DACOWITS Seeks Help for Dual-Military Couples
A Pentagon advisory committee suggests the military could be more accommodating to the more than 84,000 dual-military couples.
The Defense Advisory Committee on Women in the Services, known as DACOWITS, has three recommendations about co-location policies in its recently released 2017 report:
- It wants situations to get higher-level authorities involved if an assignment manager cannot station a dual-military couple.
- It wants cooperation between the services about assignments for interservice couples.
- It wants the services to try to co-locate dual-service parents who share custody of children.

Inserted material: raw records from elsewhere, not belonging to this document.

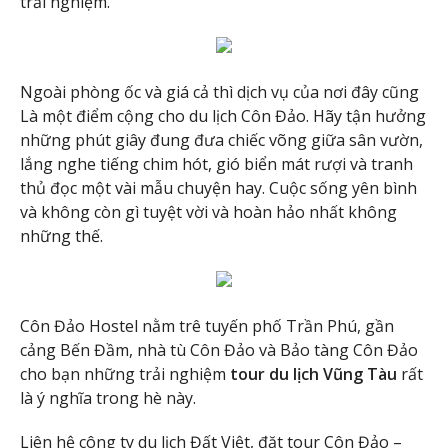
trải nghiệm.
Ngoài phòng ốc và giá cả thì dịch vụ của nơi đây cũng
Là một điểm cộng cho du lịch Côn Đảo. Hãy tận hưởng
những phút giây đung đưa chiếc võng giữa sân vườn,
lắng nghe tiếng chim hót, gió biển mát rượi và tranh
thủ đọc một vài mẫu chuyện hay. Cuộc sống yên bình
và không còn gì tuyệt vời và hoàn hảo nhất không
những thế.
Côn Đảo Hostel nằm trê tuyến phố Trần Phú, gần
cảng Bến Đầm, nhà tù Côn Đảo và Bảo tàng Côn Đảo
cho bạn những trải nghiệm
tour du lịch Vũng Tàu
rất
là ý nghĩa trong hè này.
Liên hệ công ty du lịch Đất Việt, đặt tour Côn Đảo –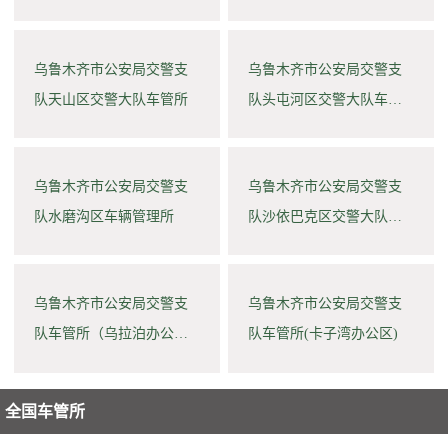
管所
乌鲁木齐市公安局交警支
乌鲁木齐市公安局交警支
队天山区交警大队车管所
队头屯河区交警大队车管
所
乌鲁木齐市公安局交警支
乌鲁木齐市公安局交警支
队水磨沟区车辆管理所
队沙依巴克区交警大队车
管所
乌鲁木齐市公安局交警支
乌鲁木齐市公安局交警支
队车管所（乌拉泊办公
队车管所(卡子湾办公区)
区）
全国车管所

These are just recommendations, and aren’t binding in any way. Change would require defense and service leaders to revise regulations and policy. Formed in 1951, the civilian advisory committee appointed by the secretary of Defense has played a major role in improving the treatment and opportunities for military women, including advocating the opening of direct combat roles, expanding maternity leave and improving women’s uniforms.
Retired Air Force Gen. Janet Wolfenbarger, former commander of the Air Force Materiel Command, heads the committee. Two AUSA staff members are part of the DACOWITS Retired Sgt. Maj. of the Army Kenneth Preston, AUSA vice president for NCO and soldier programs, is the advisory panel’s vice chairman. Retired Sgt. Maj. Norma Helsham, a DACOWITS member, is an AUSA communications and social media program manager.
Co-location for dual-service couples is a significant issue. About 9.5 percent of married Army officers and about 9 percent of married Army enlisted soldiers are married to other service members. Nearly half of married active-duty women have spouses who also serve in the military.
More than 11,000 soldiers with children are married to other service members, with more than 1,100 married to an active-duty member from another service, according to 2016 data provided by DACOWITS in the report.